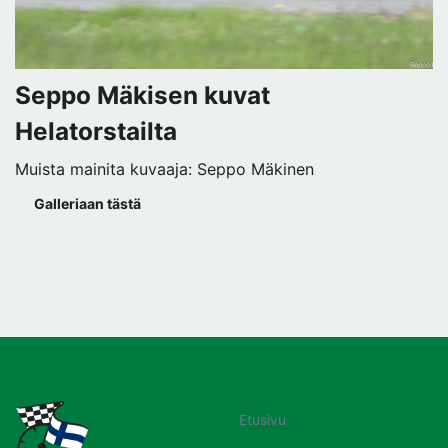
Seppo Mäkisen kuvat
Helatorstailta
Muista mainita kuvaaja: Seppo Mäkinen
Galleriaan tästä
Etusivu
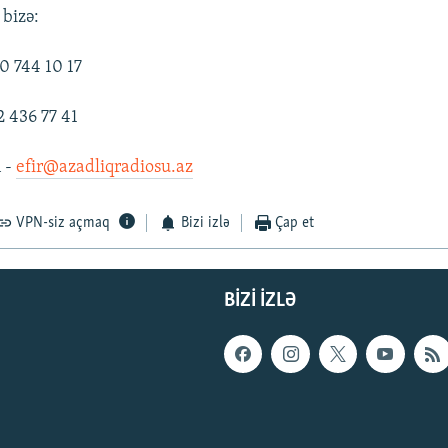
 bizə:
0 744 10 17
2 436 77 41
n -
efir@azadliqradiosu.az
VPN-siz açmaq
Bizi izlə
Çap et
BIZI IZLƏ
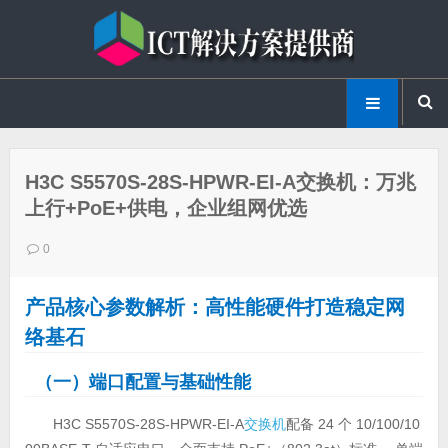
H3C S5570S-28S-HPWR-EI-A交换机：万兆
上行+PoE+供电，企业组网优选
0
产品核心参数解析：高性能硬件打造稳定网
络基石
（一）端口配置与基础性能
H3C S5570S-28S-HPWR-EI-A
交换机
配备 24 个 10/100/10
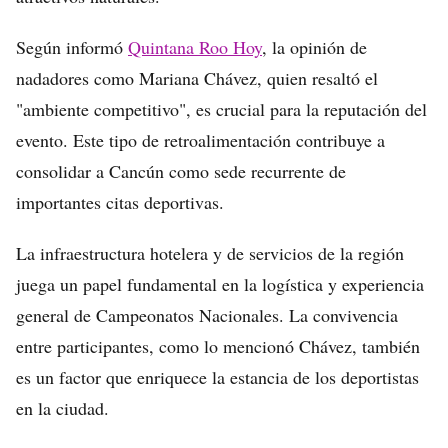
Según informó
Quintana Roo Hoy
, la opinión de
nadadores como Mariana Chávez, quien resaltó el
"ambiente competitivo", es crucial para la reputación del
evento. Este tipo de retroalimentación contribuye a
consolidar a Cancún como sede recurrente de
importantes citas deportivas.
La infraestructura hotelera y de servicios de la región
juega un papel fundamental en la logística y experiencia
general de Campeonatos Nacionales. La convivencia
entre participantes, como lo mencionó Chávez, también
es un factor que enriquece la estancia de los deportistas
en la ciudad.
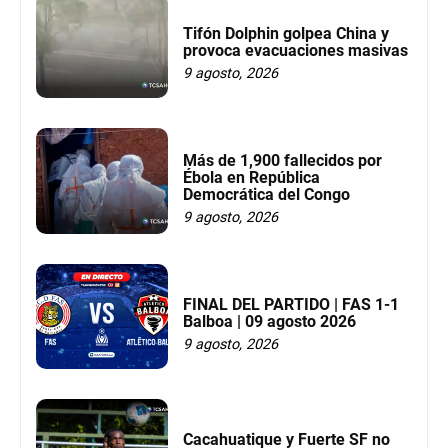
Tifón Dolphin golpea China y
provoca evacuaciones masivas
9 agosto, 2026
Más de 1,900 fallecidos por
Ébola en República
Democrática del Congo
9 agosto, 2026
FINAL DEL PARTIDO | FAS 1-1
Balboa | 09 agosto 2026
9 agosto, 2026
Cacahuatique y Fuerte SF no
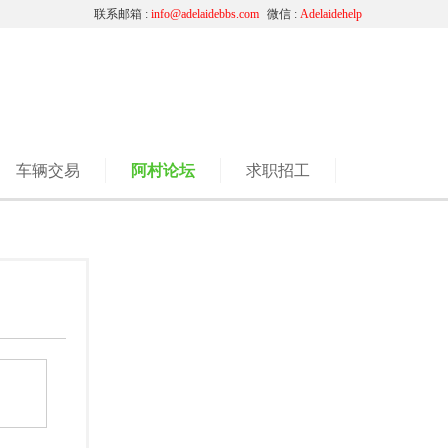
联系邮箱 :
info@adelaidebbs.com
微信 :
Adelaidehelp
车辆交易
阿村论坛
求职招工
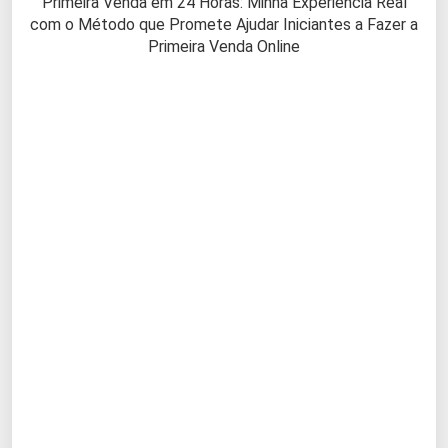
Primeira Venda em 24 Horas: Minha Experiência Real
com o Método que Promete Ajudar Iniciantes a Fazer a
Primeira Venda Online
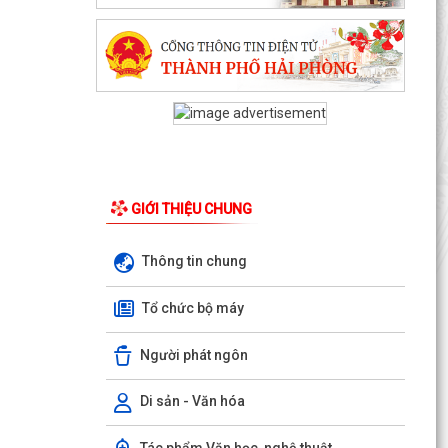
GIỚI THIỆU CHUNG
KHAI MẠC TUẦN LỄ TÌNH NGUYỆN “HÀNH TRÌNH
Thông tin chung
HẠNH PHÚC” NĂM 2026 TẠI XÃ QUYẾT THẮNG
HỘI NGHỊ GIAO BAN UBND XÃ QUYẾT THẮNG:
Tổ chức bộ máy
ĐÁNH GIÁ KẾT QUẢ THỰC HIỆN NHIỆM VỤ
THÁNG 7, TRIỂN KHAI...
Người phát ngôn
Công bố thủ tục hành chính nội bộ được sửa đổi,
Di sản - Văn hóa
bổ sung thuộc phạm vi, chức năng quản lý của
Sở Xây...
Tác phẩm Văn học, nghệ thuật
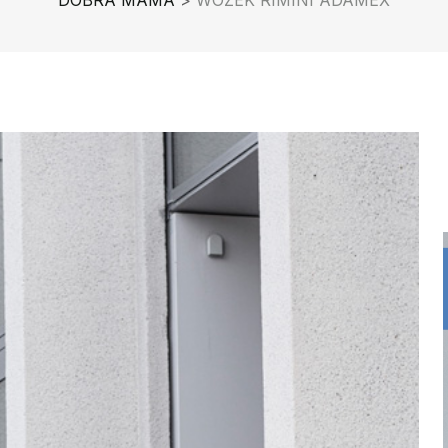
DOBRA MAMA
>
WÓZEK RIMINI ADAMEX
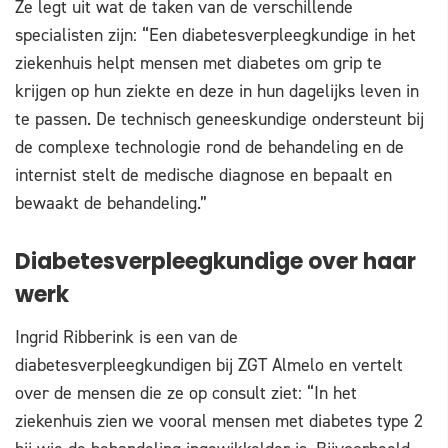
Ze legt uit wat de taken van de verschillende
specialisten zijn: “Een diabetesverpleegkundige in het
ziekenhuis helpt mensen met diabetes om grip te
krijgen op hun ziekte en deze in hun dagelijks leven in
te passen. De technisch geneeskundige ondersteunt bij
de complexe technologie rond de behandeling en de
internist stelt de medische diagnose en bepaalt en
bewaakt de behandeling.”
Diabetesverpleegkundige over haar
werk
Ingrid Ribberink is een van de
diabetesverpleegkundigen bij ZGT Almelo en vertelt
over de mensen die ze op consult ziet: “In het
ziekenhuis zien we vooral mensen met diabetes type 2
========================================================================
What is being asked: Once the line that contains "de complexe technologie" is found, please give it again exactly, along with each line that comes after it, through the last line of the entries.

Answer space:
de complexe technologie rond de behandeling en de
internist stelt de medische diagnose en bepaalt en
bewaakt de behandeling.”
Diabetesverpleegkundige over haar
werk
Ingrid Ribberink is een van de
diabetesverpleegkundigen bij ZGT Almelo en vertelt
over de mensen die ze op consult ziet: “In het
ziekenhuis zien we vooral mensen met diabetes type 2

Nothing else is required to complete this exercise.